Avignon

AVIGNON

 

Ville du sud de la France, chef-lieu du département du Vaucluse, sur la rive gauche du Rhone

Avignon est située a proximité du confluent de la Durance et du Rhône, au croisement de la route nord-sud et des voies provenant de la Provence et du Languedoc.
Au-dessus de la zone inondable de la vallée du Rhône, le premier site de la ville fut le rocher des Doms, mais elle s’est largement étendue au-delà des remparts qui enserrent la vieille cité médiévale vers le sud et vers le Nord-Est, en direction des communes industrielles du Pontet et de Sorgues. Avignon est un grand marché régional d’expédition des fruits et légumes, des vins (Cotes-du-Rhone); elle possède en outre des industries alimentaires (conserveries) et chimiques (engrais). Elle doit aussi en partie sa prospérité au tourisme attiré par les vestiges archéologiques et par les manifestations artistiques

Histoire

Pendant la domination romaine, Avignon (Aveni) n’est qu’une ville de seconde importance de la « Gallia Narbonensis ». Apres avoir été sévèrement éprouvée par les Sarrasins, elle appartient successivement aux rois de Bourgogne et d’Arles et aux comtes de Provence, de Toulouse et de Forcalquier. A la fin du Xème siècle, elle devient une république, mais celle~ci est démantelée par Louis VIII en 1226. Le véritable rôle historique d’Avignon est lié a l’histoire de l’Eglise.
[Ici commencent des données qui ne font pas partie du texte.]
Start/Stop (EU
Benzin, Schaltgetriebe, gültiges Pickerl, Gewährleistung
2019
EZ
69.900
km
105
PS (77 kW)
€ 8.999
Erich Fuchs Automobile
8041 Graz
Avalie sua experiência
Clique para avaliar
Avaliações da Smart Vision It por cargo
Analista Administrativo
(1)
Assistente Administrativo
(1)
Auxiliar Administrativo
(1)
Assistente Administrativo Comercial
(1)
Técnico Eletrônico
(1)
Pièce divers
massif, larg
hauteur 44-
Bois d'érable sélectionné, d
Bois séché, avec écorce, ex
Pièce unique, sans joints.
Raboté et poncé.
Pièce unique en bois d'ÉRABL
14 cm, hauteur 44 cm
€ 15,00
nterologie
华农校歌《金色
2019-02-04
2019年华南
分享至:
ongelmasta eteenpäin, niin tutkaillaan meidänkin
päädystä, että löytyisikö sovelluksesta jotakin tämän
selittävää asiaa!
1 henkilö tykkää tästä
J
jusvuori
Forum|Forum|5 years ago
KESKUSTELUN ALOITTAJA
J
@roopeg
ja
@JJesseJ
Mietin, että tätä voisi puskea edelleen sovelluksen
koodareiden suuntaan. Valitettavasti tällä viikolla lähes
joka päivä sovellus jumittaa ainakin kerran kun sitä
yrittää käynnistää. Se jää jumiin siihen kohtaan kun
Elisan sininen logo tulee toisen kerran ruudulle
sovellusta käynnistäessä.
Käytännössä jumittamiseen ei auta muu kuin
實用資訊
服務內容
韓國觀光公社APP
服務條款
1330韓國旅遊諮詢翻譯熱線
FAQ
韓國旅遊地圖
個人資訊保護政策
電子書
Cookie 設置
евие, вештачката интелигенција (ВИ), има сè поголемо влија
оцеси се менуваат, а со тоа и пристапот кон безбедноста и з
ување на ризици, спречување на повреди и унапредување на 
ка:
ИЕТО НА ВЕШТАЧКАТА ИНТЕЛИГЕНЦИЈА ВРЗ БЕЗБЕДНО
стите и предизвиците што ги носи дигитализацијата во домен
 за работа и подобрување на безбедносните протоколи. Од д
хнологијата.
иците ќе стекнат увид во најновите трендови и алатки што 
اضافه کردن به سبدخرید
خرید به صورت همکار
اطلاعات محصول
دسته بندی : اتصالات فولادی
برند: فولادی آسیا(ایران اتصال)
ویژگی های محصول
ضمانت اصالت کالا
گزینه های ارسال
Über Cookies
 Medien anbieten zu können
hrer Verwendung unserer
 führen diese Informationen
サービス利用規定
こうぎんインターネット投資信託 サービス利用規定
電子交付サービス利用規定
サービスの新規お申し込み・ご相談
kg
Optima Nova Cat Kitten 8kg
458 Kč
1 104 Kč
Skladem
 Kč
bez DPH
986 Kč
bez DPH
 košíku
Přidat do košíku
Dans l’histoire de l’Eglise, « l’exil avignonais »» représente la période, de 1309 a 1377, pendant laquelle sept papes, tous français, résident à Avignon, qui devient domaine papal. Les sept papes sont : Clément V (1305-1314), Jean .XXII (1316-1334), Benoit XII (1334-1342), Clement VI (1342-1352), Innocent VI (1352-1362), Urbain V (1362-1370) et Gregoire XI (1371-1378).

Ce séjour leur permet de centraliser l’administration de la Curie, en réduisant au minimum les autonomies locales. La cour pontificale est définitivement fixée : les services se multiplient et sont groupés sous la direction effective du pape. Les missions en Chine et en Perse sont favorisées. Le mécénat de la papauté est inauguré : il est marqué par le séjour d’artistes italiens comme Simone Martini. Mais les papes ignorent les exigences spirituelles et morales; aussi les réactions à la vie fastueuse de la cour sont-elles nombreuses : dissidence des petits frères franciscains, rébellion de Wiclef en Angleterre, invectives de Pétrarque contre l’ « avare Babylone ». Pendant ce temps, Rome tombe dans l’anarchie et la misère, atmosphère propice aux idées de réforme : à cette époque un factieux, Cola di Ricenzo, tente de s’emparer du pouvoir. Innocent VI sentant la nécessité de ramener l’Eglise et Rome prépare ce retour; son successeur Urbain V peut ainsi séjourner à Rome pendant trois ans (1367-1370); enfin Grégoire XI, sollicité par les prières de sainte Brigitte de Suède et de Sainte Catherine de Sienne, revient définitivement A Rome (1377).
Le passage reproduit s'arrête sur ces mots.